Prompt: Among the records, how many lines contain "duplicating"? Only the number is needed.

[Records excerpted from a collection]
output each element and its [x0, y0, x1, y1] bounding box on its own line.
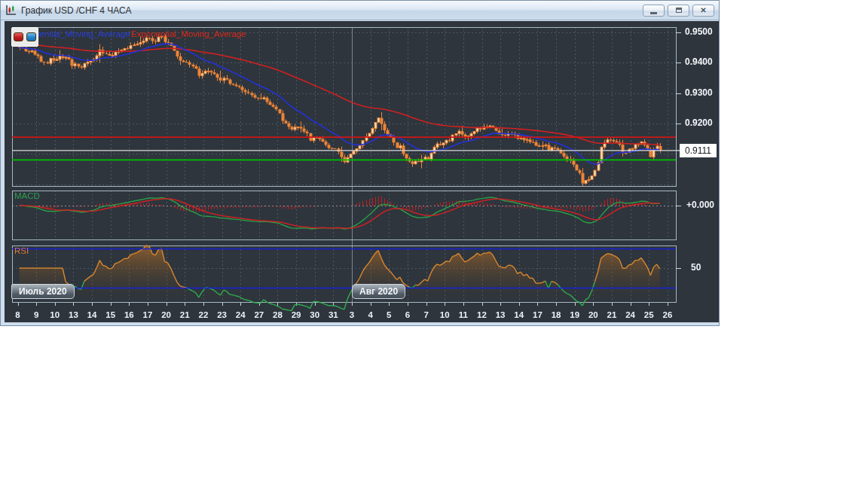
window-title: График USD /CHF 4 ЧАСА — [21, 5, 639, 16]
time-axis-label: 10 — [440, 310, 450, 319]
current-price-marker: 0.9111 — [680, 144, 717, 157]
time-axis-label: 29 — [292, 310, 301, 319]
time-axis-label: 20 — [588, 310, 598, 319]
time-axis-label: 6 — [405, 310, 410, 319]
time-axis-label: 17 — [533, 310, 542, 319]
rsi-mid-value: 50 — [691, 262, 701, 273]
time-axis-label: 14 — [514, 310, 524, 319]
time-axis-label: 16 — [124, 310, 134, 319]
time-axis-label: 21 — [607, 310, 617, 319]
time-axis-label: 13 — [69, 310, 78, 319]
price-axis-label: 0.9500 — [685, 26, 713, 37]
time-axis-label: 8 — [15, 310, 20, 319]
time-axis-label: 31 — [329, 310, 338, 319]
window-controls: ✕ — [643, 5, 714, 17]
desktop: { "window": { "title": "График USD /CHF … — [0, 0, 868, 488]
time-axis-label: 19 — [570, 310, 579, 319]
chart-window: График USD /CHF 4 ЧАСА ✕ Exponential_Mov… — [0, 0, 720, 326]
window-titlebar[interactable]: График USD /CHF 4 ЧАСА ✕ — [1, 1, 719, 20]
price-axis-label: 0.9200 — [685, 117, 713, 128]
time-axis-label: 27 — [254, 310, 264, 319]
minimize-button[interactable] — [643, 5, 665, 17]
time-axis-label: 5 — [387, 310, 391, 319]
time-axis-label: 11 — [459, 310, 468, 319]
close-button[interactable]: ✕ — [692, 5, 714, 17]
time-axis-label: 23 — [217, 310, 227, 319]
month-button-july[interactable]: Июль 2020 — [11, 284, 75, 299]
time-axis-label: 13 — [496, 310, 506, 319]
time-axis-label: 21 — [180, 310, 190, 319]
time-axis-label: 22 — [198, 310, 208, 319]
chart-icon — [5, 5, 17, 17]
macd-panel-label: MACD — [14, 191, 40, 200]
price-axis-label: 0.9400 — [685, 56, 713, 67]
indicator-toggle-red-button[interactable] — [14, 32, 23, 41]
restore-button[interactable] — [668, 5, 689, 17]
rsi-panel-label: RSI — [14, 246, 29, 255]
restore-icon — [676, 8, 682, 13]
time-axis-label: 25 — [644, 310, 654, 319]
time-axis-label: 7 — [423, 310, 428, 319]
time-axis-label: 15 — [105, 310, 115, 319]
time-axis-label: 4 — [368, 310, 372, 319]
time-axis-label: 10 — [50, 310, 60, 319]
price-axis-label: 0.9300 — [685, 87, 713, 98]
time-axis-label: 9 — [34, 310, 38, 319]
time-axis-label: 20 — [161, 310, 171, 319]
time-axis-label: 17 — [143, 310, 153, 319]
time-axis-label: 18 — [552, 310, 561, 319]
macd-zero-value: +0.000 — [686, 200, 714, 210]
legend-ema-slow: Exponential_Moving_Average — [131, 29, 246, 38]
minimize-icon — [650, 12, 657, 14]
indicator-toggle-blue-button[interactable] — [26, 32, 36, 41]
price-chart-canvas[interactable] — [5, 21, 719, 322]
time-axis-label: 24 — [625, 310, 635, 319]
time-axis: 8910131415161720212223242728293031345671… — [5, 310, 719, 322]
time-axis-label: 30 — [310, 310, 319, 319]
time-axis-label: 3 — [350, 310, 354, 319]
time-axis-label: 14 — [87, 310, 97, 319]
month-button-aug[interactable]: Авг 2020 — [352, 284, 405, 299]
close-icon: ✕ — [700, 7, 706, 14]
time-axis-label: 24 — [236, 310, 246, 319]
time-axis-label: 28 — [273, 310, 283, 319]
time-axis-label: 26 — [662, 310, 672, 319]
indicator-buttons-panel — [11, 27, 38, 47]
time-axis-label: 12 — [477, 310, 487, 319]
chart-client-area: Exponential_Moving_Average Exponential_M… — [5, 21, 719, 322]
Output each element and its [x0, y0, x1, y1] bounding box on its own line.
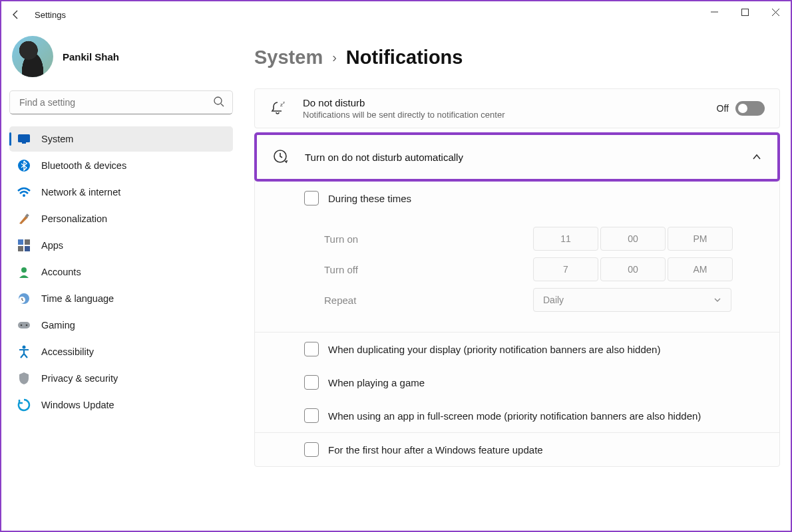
clock-globe-icon — [17, 292, 31, 305]
svg-rect-10 — [25, 239, 30, 245]
during-times-checkbox[interactable] — [304, 191, 319, 205]
sidebar-item-accessibility[interactable]: Accessibility — [9, 339, 233, 364]
apps-icon — [17, 239, 31, 252]
user-name: Pankil Shah — [63, 51, 119, 63]
fullscreen-row: When using an app in full-screen mode (p… — [255, 399, 779, 432]
sidebar-item-update[interactable]: Windows Update — [9, 392, 233, 418]
bluetooth-icon — [17, 159, 31, 172]
sidebar-item-system[interactable]: System — [9, 126, 233, 152]
sidebar-item-label: Time & language — [41, 293, 114, 304]
sidebar-item-label: Bluetooth & devices — [41, 160, 126, 171]
turn-on-row: Turn on 11 00 PM — [324, 227, 765, 251]
turn-off-ampm[interactable]: AM — [668, 257, 733, 281]
search-icon — [213, 96, 225, 108]
clock-arrow-icon — [272, 148, 290, 166]
brush-icon — [17, 212, 31, 225]
turn-off-min[interactable]: 00 — [600, 257, 666, 281]
auto-dnd-expander: Turn on do not disturb automatically Dur… — [254, 132, 780, 467]
during-times-row: During these times — [255, 182, 779, 215]
sidebar-item-label: Accessibility — [41, 346, 94, 357]
page-title: Notifications — [346, 47, 463, 68]
turn-off-hour[interactable]: 7 — [533, 257, 598, 281]
svg-point-7 — [23, 194, 25, 197]
svg-rect-11 — [18, 246, 23, 251]
sidebar-item-label: Gaming — [41, 320, 75, 331]
breadcrumb: System › Notifications — [254, 47, 780, 68]
titlebar: Settings — [1, 1, 791, 28]
duplicate-display-row: When duplicating your display (priority … — [255, 332, 779, 366]
accessibility-icon — [17, 345, 31, 358]
duplicate-display-checkbox[interactable] — [304, 342, 319, 356]
playing-game-label: When playing a game — [328, 377, 425, 388]
svg-rect-16 — [18, 322, 30, 329]
svg-point-18 — [26, 325, 28, 327]
svg-rect-12 — [25, 246, 30, 251]
feature-update-checkbox[interactable] — [304, 442, 319, 457]
maximize-button[interactable] — [729, 1, 760, 23]
auto-dnd-header[interactable]: Turn on do not disturb automatically — [254, 132, 780, 182]
sidebar-item-bluetooth[interactable]: Bluetooth & devices — [9, 153, 233, 178]
dnd-card: zz Do not disturb Notifications will be … — [254, 88, 780, 128]
repeat-value: Daily — [543, 295, 564, 305]
dnd-toggle[interactable] — [735, 101, 765, 116]
search-box[interactable] — [9, 90, 233, 114]
turn-on-label: Turn on — [324, 233, 530, 245]
update-icon — [17, 398, 31, 412]
sidebar: Pankil Shah System Bluetooth & devices N… — [1, 28, 241, 531]
sidebar-item-label: Accounts — [41, 267, 81, 277]
main-panel: System › Notifications zz Do not disturb… — [241, 28, 791, 531]
sidebar-item-apps[interactable]: Apps — [9, 233, 233, 258]
svg-point-17 — [21, 325, 23, 327]
during-times-label: During these times — [328, 193, 411, 204]
chevron-up-icon — [752, 152, 761, 162]
svg-rect-5 — [22, 142, 26, 144]
sidebar-item-label: System — [41, 134, 73, 144]
turn-off-row: Turn off 7 00 AM — [324, 257, 765, 281]
turn-on-min[interactable]: 00 — [600, 227, 666, 251]
svg-line-3 — [221, 104, 224, 106]
nav: System Bluetooth & devices Network & int… — [9, 126, 233, 418]
playing-game-checkbox[interactable] — [304, 375, 319, 390]
chevron-down-icon — [713, 296, 721, 304]
sidebar-item-personalization[interactable]: Personalization — [9, 206, 233, 231]
duplicate-display-label: When duplicating your display (priority … — [328, 344, 660, 355]
back-button[interactable] — [7, 5, 25, 24]
dnd-subtitle: Notifications will be sent directly to n… — [303, 110, 702, 120]
sidebar-item-label: Apps — [41, 240, 63, 251]
breadcrumb-parent[interactable]: System — [254, 47, 323, 68]
repeat-row: Repeat Daily — [324, 288, 765, 312]
wifi-icon — [17, 186, 31, 199]
sidebar-item-privacy[interactable]: Privacy & security — [9, 366, 233, 391]
close-button[interactable] — [760, 1, 791, 23]
svg-rect-4 — [18, 134, 30, 142]
repeat-select[interactable]: Daily — [533, 288, 731, 312]
sidebar-item-time[interactable]: Time & language — [9, 286, 233, 311]
profile[interactable]: Pankil Shah — [9, 29, 233, 90]
sidebar-item-network[interactable]: Network & internet — [9, 180, 233, 205]
turn-on-ampm[interactable]: PM — [668, 227, 733, 251]
feature-update-label: For the first hour after a Windows featu… — [328, 444, 543, 456]
system-icon — [17, 132, 31, 146]
sidebar-item-accounts[interactable]: Accounts — [9, 259, 233, 285]
sidebar-item-label: Network & internet — [41, 187, 120, 198]
shield-icon — [17, 372, 31, 385]
bell-snooze-icon: zz — [270, 100, 288, 117]
playing-game-row: When playing a game — [255, 366, 779, 399]
svg-point-2 — [214, 97, 222, 104]
turn-on-hour[interactable]: 11 — [533, 227, 598, 251]
chevron-right-icon: › — [332, 50, 337, 65]
sidebar-item-label: Windows Update — [41, 400, 114, 410]
person-icon — [17, 265, 31, 279]
app-title: Settings — [35, 10, 66, 20]
dnd-toggle-label: Off — [717, 103, 729, 114]
window-controls — [699, 1, 791, 23]
gamepad-icon — [17, 319, 31, 332]
search-input[interactable] — [9, 90, 233, 114]
sidebar-item-gaming[interactable]: Gaming — [9, 313, 233, 338]
auto-dnd-title: Turn on do not disturb automatically — [305, 152, 463, 163]
feature-update-row: For the first hour after a Windows featu… — [255, 433, 779, 466]
fullscreen-checkbox[interactable] — [304, 408, 319, 423]
minimize-button[interactable] — [699, 1, 729, 23]
svg-rect-1 — [741, 9, 748, 15]
sidebar-item-label: Personalization — [41, 213, 107, 224]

Exercise answer: 2